This year, once again, a number of Jewish architects lit Chanukah lights in windows of a building that has survived since the era of the Warsaw Ghetto.
The house at 14 Waliców Street is one of the larger Warsaw Ghetto structures to have remained standing in spite of all the destruction. There are many noticeable holes in the façade of the building as a result of the bombings that strafed it, yet it has survived in its entirety, today preserved as a landmark and serving as one of the memorial sites in the Ghetto.
A number of Jewish Israeli architects who have a business stake in various sites that survived the Nazi era, both in Warsaw and elsewhere, again this year kindled Chanukah lights in the building’s windows.
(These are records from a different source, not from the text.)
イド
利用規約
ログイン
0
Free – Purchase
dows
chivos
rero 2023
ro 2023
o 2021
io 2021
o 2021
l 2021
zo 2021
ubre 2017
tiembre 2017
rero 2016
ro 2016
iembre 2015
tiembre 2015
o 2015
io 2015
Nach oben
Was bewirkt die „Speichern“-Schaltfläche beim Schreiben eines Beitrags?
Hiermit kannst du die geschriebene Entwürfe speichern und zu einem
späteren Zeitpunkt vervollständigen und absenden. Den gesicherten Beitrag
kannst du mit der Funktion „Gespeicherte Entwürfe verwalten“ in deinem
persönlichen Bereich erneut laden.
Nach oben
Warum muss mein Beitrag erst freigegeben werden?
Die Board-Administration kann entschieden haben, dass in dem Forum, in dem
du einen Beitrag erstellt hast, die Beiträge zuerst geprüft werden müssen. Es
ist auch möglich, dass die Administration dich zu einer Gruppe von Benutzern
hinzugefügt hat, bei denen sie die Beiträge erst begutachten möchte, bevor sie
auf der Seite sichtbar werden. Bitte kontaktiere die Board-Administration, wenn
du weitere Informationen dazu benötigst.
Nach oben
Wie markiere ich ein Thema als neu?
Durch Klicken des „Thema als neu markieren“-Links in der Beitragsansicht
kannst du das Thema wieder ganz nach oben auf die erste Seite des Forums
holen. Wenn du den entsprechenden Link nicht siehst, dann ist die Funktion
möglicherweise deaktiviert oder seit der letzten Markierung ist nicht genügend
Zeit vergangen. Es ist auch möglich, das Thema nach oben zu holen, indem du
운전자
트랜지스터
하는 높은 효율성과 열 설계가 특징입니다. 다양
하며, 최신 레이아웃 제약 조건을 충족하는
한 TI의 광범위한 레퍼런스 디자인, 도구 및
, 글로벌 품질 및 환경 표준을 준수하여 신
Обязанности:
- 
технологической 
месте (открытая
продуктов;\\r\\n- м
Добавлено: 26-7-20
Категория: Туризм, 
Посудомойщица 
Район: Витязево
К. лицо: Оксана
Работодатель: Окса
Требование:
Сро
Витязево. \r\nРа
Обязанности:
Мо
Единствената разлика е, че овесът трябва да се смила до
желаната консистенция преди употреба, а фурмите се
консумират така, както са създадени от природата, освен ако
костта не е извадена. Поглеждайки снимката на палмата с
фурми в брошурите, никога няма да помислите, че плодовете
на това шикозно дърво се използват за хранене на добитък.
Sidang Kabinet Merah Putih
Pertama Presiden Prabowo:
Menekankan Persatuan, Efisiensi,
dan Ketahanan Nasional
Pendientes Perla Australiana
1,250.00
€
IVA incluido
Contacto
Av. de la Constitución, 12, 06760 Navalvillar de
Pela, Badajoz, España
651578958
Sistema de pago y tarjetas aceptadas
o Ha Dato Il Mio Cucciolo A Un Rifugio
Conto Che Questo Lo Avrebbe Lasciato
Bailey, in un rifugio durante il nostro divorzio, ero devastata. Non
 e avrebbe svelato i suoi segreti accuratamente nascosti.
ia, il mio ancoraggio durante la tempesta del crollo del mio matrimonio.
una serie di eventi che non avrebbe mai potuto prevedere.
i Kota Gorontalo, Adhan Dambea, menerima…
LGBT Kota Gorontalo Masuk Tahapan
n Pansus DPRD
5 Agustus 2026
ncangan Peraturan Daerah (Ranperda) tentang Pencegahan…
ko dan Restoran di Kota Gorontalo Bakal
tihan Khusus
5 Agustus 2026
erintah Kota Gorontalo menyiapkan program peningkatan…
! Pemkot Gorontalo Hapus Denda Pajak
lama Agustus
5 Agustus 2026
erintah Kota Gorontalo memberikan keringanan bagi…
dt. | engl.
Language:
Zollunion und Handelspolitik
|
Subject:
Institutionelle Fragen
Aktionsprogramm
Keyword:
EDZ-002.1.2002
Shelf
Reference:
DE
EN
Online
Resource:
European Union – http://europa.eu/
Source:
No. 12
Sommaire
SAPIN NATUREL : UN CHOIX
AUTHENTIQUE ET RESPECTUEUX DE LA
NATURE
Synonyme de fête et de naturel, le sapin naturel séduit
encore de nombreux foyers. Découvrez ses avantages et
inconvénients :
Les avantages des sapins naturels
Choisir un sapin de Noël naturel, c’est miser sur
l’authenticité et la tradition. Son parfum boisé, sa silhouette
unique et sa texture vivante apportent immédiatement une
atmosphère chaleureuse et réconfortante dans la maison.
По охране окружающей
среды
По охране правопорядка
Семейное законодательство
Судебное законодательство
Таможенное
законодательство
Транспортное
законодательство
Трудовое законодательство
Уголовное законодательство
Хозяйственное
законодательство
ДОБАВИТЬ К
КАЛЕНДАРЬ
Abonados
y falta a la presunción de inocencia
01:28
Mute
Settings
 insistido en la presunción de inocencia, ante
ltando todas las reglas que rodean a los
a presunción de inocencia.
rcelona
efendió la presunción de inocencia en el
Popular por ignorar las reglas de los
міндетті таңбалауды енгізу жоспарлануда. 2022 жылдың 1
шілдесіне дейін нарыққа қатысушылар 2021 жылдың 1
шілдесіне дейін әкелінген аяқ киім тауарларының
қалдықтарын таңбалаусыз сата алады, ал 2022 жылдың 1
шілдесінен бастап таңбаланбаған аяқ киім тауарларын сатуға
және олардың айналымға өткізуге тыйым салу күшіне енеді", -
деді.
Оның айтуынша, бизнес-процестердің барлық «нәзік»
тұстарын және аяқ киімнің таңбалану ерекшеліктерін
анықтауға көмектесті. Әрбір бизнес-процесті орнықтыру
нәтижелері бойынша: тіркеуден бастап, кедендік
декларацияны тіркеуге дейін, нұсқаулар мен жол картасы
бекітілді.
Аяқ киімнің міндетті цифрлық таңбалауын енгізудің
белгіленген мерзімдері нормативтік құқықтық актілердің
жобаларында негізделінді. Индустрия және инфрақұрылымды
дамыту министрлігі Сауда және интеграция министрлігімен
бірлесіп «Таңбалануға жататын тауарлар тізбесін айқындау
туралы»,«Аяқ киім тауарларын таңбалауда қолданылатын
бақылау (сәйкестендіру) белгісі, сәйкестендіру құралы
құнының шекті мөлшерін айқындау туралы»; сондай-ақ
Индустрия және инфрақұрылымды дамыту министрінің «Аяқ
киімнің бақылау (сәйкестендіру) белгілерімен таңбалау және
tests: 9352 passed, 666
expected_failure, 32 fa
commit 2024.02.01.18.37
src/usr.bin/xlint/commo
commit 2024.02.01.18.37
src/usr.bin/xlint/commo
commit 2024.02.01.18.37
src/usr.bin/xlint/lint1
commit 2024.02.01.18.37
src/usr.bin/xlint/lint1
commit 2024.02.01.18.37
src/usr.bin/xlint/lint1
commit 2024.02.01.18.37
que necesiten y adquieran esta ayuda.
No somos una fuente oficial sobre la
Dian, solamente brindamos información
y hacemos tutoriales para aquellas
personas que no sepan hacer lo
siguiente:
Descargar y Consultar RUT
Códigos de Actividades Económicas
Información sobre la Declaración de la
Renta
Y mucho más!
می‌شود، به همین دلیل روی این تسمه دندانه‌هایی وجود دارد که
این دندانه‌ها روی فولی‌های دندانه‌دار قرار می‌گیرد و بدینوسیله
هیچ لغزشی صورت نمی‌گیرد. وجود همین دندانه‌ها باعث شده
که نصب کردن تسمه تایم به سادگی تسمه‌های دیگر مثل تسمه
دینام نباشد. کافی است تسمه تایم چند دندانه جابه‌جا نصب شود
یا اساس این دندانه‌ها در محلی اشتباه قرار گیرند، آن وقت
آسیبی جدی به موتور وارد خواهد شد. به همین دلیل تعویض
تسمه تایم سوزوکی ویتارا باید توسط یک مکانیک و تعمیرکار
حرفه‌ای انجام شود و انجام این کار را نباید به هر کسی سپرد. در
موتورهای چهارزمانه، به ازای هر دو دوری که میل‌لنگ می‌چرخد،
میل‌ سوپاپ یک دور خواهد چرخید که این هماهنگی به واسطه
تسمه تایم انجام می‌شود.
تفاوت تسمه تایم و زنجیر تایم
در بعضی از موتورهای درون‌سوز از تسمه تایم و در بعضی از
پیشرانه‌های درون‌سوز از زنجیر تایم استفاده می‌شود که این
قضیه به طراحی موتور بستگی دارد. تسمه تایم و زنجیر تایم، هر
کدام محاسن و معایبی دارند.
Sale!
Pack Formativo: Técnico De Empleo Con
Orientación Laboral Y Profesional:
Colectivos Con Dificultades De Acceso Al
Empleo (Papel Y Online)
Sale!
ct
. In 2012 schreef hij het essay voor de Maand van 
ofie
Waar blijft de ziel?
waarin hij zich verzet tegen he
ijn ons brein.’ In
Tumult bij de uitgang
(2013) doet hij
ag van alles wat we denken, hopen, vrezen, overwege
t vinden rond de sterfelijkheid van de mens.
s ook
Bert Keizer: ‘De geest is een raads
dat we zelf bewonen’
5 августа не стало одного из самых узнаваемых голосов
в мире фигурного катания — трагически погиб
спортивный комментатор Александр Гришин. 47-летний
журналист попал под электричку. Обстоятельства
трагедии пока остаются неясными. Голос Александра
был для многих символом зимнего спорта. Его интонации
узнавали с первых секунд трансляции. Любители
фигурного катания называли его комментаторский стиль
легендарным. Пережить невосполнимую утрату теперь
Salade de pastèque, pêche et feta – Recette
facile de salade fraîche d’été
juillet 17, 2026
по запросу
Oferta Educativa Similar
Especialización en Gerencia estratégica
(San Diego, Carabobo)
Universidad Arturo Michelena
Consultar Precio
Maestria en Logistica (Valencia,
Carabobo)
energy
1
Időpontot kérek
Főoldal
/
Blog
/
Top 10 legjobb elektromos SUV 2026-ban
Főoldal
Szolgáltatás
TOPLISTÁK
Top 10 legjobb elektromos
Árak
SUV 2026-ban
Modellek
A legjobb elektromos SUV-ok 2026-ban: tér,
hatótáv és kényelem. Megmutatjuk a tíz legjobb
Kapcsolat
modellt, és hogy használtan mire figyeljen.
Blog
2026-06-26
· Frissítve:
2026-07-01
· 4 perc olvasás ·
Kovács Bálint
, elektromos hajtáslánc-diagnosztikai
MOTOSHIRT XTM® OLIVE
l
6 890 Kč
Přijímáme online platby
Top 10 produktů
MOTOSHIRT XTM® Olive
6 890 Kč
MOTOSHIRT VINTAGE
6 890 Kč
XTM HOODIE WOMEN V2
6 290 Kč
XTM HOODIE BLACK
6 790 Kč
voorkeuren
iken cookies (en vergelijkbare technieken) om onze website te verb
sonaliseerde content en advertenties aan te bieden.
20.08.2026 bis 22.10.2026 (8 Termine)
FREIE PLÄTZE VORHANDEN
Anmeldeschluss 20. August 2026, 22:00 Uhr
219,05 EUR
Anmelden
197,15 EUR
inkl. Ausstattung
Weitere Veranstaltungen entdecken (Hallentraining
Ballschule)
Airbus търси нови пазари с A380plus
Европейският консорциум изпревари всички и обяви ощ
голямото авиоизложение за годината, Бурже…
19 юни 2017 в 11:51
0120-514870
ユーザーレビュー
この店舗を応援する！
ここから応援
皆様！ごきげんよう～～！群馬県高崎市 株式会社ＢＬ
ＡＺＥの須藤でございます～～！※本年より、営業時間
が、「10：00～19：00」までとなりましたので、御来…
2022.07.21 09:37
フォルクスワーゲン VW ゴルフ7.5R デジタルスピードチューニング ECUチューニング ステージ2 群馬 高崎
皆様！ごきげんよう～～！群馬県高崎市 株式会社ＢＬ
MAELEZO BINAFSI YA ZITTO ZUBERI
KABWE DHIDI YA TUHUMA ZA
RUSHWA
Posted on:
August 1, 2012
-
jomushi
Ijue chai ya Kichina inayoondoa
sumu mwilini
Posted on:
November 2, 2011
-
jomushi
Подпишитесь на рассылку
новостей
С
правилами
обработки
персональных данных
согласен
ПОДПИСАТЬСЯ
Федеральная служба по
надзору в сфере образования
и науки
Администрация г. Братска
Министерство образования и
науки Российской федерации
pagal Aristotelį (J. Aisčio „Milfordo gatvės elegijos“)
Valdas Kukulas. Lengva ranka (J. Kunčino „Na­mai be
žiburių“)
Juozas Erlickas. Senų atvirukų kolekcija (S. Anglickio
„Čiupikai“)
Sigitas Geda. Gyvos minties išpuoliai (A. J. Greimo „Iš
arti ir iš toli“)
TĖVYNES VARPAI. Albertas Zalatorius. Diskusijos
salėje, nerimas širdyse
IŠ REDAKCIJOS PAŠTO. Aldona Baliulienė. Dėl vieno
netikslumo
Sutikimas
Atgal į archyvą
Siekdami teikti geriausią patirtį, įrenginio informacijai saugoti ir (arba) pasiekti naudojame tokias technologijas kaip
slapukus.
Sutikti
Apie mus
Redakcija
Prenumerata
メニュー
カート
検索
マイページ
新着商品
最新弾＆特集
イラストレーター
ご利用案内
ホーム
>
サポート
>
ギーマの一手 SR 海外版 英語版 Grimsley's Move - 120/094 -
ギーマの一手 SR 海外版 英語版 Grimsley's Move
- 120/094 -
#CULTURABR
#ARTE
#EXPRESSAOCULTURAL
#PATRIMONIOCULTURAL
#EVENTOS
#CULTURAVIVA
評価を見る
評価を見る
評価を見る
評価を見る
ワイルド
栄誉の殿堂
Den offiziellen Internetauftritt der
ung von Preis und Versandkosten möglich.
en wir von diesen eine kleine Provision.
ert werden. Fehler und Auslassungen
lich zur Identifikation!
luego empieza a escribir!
While the number of lights kindled did not correspond to the day of the holiday, the organizers explained that the very act of kindling the Chanukah lights serves as a memorial to the Jewish community of Warsaw that was destroyed and the once vibrant life there, as well as a memorial to the light of Torah and Chassidus that burned there for hundreds of year and was extinguished. It serves primarily, they say, as a reminder that “the Strength of Israel will neither lie nor repent,” and that, despite the darkness that once enveloped the Ghetto, lights have again been kindled within.
There are a number of other buildings and walls on Waliców Street that survived the Warsaw Ghetto era, with one building half-bombed and half-standing to this day as a memorial to the Jews of the city of Warsaw, Hy”d, who were exterminated during the Holocaust.